Looking at it a bit better, though, I think it’s clear that I wasn’t having problems getting enough calories when I was off the raw food diet. After all, I have gained quite a fair bit of weight.

If I weren’t so nervous about getting enough calories, I could have eaten a little less starch and fat and a bit more fruit and vegetables. Ironically, my rebound from the raw food diet kind of counteracted what I’d been doing on the diet.

All-Or-Nothing Thinking

Now I don’t think the diet itself is necessarily wrong. I believe lots of fruit and vegetables are key to a good diet, and if you can get enough calories from them to live off just them, then more power to you.

But I do think that there isn’t much room given in the raw food community for people who function better half way. I, personally, tend towards all-or-nothing thinking, and am very committed to what I believe in, so if I could have made a 100% raw food diet work for me, I would have. But I just couldn’t.

The fact that I couldn’t make 100% raw work doesn’t mean that eating fruit and vegetables isn’t still GOOD for me. But seeing things in all-or-nothing terms made it hard for me to benefit from raw food principles when off the diet. I tended to only see things in terms of “normal” diets and “raw” diets, feeling guilty when I thought about adding more raw food into my “normal” diet because I wasn’t going to be 100%.

Not Compartmentalising Your Diet

Nowadays I want to apply my “Don’t Compartmentalise Your Life” philosophy to eating. I don’t want to put off eating raw food into a future where I can follow a 100% raw diet without problems. I want to eat more raw food, here and now, combined with the other food I eat.

As well as this, I think not compartmentalising my life would change the 3-meals a day pattern I’ve been trying to follow.

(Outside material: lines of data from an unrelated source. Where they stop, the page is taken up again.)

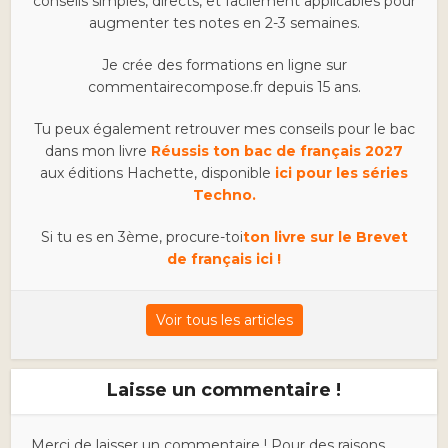
conseils simples, directs, et facilement applicables pour
augmenter tes notes en 2-3 semaines.
Je crée des formations en ligne sur
commentairecompose.fr depuis 15 ans.
Tu peux également retrouver mes conseils pour le bac
dans mon livre
Réussis ton bac de français 2027
aux éditions Hachette, disponible
ici pour les séries
Techno.
Si tu es en 3ème, procure-toi
ton livre sur le Brevet
de français ici !
Voir tous les articles
Laisse un commentaire !
Merci de laisser un commentaire ! Pour des raisons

This was a habit I picked up from reading about the 80/10/10 diet. I now think it really isn’t such a good idea – it feels so restrictive.

I’ve noticed that when I try and shift all my eating into strictly only 3 meals a day, I lose the Now. I live in the future, or in “should“-space. I don’t flow with inspiration, then.


I think by avoiding the 3-meal-a-day structure it should be easier to get in more fruit and vegetables. When I’m eating a serious meal, I want it to have quite a few calories so I can last for some hours, so I’m not going to focus too much on fruit and vegetables. But if I can eat more meals in a day, I can make them less calorie-intensive, and some of them can even be exclusively fruit and veg.

Elitism

Overall, I think that there was the same issue in the raw food world as I’ve experienced in the vegan world: elitism. For example, thoughts such as, Our diet is the one true diet. Anyone who doesn’t fit into it strictly is just not “one of us”.

Well, I sometimes make small exceptions to my vegan diet. Never very big ones, but if I’m offered a particularly good milk chocolate, sometimes I will indulge with one or two.

For many, I would stop being a vegan the moment those touched my mouth. But that’s ridiculous; I make a huge effort to support animal rights in my food choices, and for all intents and purposes I eat nothing coming from an animal.

If you think that still doesn’t make me vegan, I am happy for you not to think of me as vegan. The rest of the world will be behind me in my usage of the term.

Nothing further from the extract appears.